◆ WHAT YOU ARE ASKED TO DO ◆
How do the lines below between the ones holding "Потребителско меню" and "St.Gallen! Ein 87-jähriger", inclusive, read? Give them again exactly, with no other lines.
(AVAILABLE DATA)
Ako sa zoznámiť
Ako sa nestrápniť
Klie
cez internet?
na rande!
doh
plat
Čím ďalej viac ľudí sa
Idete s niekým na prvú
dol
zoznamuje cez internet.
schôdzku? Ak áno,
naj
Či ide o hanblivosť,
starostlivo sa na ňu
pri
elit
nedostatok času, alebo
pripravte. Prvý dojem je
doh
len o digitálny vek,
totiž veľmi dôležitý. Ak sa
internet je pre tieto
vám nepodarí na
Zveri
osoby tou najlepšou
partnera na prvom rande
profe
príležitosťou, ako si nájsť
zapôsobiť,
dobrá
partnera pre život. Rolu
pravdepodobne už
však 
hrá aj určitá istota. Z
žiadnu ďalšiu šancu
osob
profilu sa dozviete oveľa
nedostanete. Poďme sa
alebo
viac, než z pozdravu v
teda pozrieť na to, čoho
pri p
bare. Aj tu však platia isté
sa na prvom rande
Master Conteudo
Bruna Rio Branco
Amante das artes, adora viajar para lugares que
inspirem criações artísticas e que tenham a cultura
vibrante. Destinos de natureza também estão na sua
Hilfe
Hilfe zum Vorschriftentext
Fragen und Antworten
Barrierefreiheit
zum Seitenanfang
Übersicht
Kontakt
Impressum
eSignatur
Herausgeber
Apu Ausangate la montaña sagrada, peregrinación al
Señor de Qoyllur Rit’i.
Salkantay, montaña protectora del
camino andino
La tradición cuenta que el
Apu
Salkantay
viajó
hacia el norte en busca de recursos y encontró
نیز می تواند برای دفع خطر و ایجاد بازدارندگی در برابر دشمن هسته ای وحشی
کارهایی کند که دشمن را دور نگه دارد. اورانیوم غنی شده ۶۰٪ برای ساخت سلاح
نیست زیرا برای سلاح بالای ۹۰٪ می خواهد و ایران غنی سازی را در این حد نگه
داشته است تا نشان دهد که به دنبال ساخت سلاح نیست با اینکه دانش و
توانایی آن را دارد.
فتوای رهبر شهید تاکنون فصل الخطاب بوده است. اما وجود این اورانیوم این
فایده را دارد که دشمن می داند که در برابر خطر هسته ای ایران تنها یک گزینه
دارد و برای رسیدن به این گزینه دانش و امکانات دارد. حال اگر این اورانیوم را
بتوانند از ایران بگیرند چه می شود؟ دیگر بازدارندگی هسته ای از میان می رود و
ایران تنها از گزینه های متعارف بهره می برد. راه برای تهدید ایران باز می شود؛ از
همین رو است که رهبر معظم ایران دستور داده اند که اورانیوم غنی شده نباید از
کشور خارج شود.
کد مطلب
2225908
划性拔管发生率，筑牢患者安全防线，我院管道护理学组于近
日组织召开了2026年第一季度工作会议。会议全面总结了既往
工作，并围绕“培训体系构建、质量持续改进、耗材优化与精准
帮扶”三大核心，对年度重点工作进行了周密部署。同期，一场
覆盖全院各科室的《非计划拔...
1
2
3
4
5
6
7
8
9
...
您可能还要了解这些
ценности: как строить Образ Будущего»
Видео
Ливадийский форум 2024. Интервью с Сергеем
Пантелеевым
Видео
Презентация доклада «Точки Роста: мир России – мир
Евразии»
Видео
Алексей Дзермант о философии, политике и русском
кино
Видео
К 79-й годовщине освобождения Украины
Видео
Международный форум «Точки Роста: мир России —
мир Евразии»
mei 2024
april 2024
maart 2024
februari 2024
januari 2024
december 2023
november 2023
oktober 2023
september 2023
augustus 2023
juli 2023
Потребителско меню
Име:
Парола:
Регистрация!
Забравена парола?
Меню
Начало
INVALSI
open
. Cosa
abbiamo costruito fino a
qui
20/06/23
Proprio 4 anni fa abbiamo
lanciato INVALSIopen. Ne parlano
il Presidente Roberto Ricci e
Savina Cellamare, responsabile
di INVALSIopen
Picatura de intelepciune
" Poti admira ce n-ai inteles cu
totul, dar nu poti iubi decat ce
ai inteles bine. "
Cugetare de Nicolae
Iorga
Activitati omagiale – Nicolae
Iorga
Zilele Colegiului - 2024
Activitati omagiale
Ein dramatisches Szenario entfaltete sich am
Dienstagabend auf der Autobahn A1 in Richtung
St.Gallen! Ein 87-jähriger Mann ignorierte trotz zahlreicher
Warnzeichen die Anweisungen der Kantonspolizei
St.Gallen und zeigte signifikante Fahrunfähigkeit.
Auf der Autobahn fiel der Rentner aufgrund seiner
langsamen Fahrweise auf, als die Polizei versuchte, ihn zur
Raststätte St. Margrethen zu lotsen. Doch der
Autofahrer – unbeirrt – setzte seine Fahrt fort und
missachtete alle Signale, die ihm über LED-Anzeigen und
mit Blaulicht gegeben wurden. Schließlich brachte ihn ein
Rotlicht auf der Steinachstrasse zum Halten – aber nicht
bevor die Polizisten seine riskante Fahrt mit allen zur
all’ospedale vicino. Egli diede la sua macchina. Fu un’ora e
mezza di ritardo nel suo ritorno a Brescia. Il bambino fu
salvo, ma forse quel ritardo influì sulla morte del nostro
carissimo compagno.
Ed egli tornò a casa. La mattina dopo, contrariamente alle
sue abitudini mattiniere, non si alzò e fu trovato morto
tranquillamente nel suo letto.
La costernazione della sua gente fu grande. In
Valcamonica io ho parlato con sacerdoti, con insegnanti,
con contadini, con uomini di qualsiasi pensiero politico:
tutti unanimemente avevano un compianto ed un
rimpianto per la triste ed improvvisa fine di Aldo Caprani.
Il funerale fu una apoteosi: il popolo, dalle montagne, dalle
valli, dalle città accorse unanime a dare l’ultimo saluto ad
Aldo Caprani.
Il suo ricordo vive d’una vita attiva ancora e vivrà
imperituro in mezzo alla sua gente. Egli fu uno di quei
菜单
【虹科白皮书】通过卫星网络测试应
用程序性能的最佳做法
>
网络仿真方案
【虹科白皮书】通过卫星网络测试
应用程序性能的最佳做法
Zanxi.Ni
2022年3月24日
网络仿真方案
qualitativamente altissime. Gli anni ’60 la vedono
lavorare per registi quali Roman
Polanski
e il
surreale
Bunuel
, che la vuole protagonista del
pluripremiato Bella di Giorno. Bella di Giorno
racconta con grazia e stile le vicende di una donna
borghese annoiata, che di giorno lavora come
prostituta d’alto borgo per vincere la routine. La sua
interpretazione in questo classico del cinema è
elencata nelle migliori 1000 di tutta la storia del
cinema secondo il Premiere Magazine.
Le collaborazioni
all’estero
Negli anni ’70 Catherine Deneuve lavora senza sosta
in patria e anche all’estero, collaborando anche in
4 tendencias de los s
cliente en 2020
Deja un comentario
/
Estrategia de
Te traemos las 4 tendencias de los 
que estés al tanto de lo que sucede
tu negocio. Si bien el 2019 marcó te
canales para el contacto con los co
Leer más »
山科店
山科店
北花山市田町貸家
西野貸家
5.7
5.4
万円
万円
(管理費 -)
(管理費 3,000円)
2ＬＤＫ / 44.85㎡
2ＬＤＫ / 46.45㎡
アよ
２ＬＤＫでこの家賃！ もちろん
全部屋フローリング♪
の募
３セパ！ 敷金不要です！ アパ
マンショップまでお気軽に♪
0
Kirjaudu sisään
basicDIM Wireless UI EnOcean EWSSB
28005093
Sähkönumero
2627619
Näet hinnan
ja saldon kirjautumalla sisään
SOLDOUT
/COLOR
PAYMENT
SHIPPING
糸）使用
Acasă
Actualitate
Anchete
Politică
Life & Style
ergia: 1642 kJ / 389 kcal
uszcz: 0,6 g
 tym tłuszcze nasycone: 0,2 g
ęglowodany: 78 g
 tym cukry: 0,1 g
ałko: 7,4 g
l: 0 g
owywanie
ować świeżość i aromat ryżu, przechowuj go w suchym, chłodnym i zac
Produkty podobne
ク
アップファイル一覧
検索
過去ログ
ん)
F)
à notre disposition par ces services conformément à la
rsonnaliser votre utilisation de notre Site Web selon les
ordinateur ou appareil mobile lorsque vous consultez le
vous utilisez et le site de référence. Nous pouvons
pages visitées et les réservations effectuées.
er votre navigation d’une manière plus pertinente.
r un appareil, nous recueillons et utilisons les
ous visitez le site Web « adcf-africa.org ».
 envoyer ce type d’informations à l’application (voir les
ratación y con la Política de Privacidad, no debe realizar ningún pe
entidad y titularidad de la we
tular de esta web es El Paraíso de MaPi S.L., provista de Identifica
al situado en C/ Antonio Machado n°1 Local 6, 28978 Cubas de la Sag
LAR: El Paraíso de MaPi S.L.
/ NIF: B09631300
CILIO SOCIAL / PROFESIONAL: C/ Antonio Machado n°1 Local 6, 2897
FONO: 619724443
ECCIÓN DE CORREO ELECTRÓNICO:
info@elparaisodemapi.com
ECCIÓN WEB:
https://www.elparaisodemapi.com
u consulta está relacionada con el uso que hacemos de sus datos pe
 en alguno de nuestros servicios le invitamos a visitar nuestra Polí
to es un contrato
(End AVAILABLE DATA)
◆ EXERCISE SOLUTION ◆
Потребителско меню
Име:
Парола:
Регистрация!
Забравена парола?
Меню
Начало
INVALSI
open
. Cosa
abbiamo costruito fino a
qui
20/06/23
Proprio 4 anni fa abbiamo
lanciato INVALSIopen. Ne parlano
il Presidente Roberto Ricci e
Savina Cellamare, responsabile
di INVALSIopen
Picatura de intelepciune
" Poti admira ce n-ai inteles cu
totul, dar nu poti iubi decat ce
ai inteles bine. "
Cugetare de Nicolae
Iorga
Activitati omagiale – Nicolae
Iorga
Zilele Colegiului - 2024
Activitati omagiale
Ein dramatisches Szenario entfaltete sich am
Dienstagabend auf der Autobahn A1 in Richtung
St.Gallen! Ein 87-jähriger Mann ignorierte trotz zahlreicher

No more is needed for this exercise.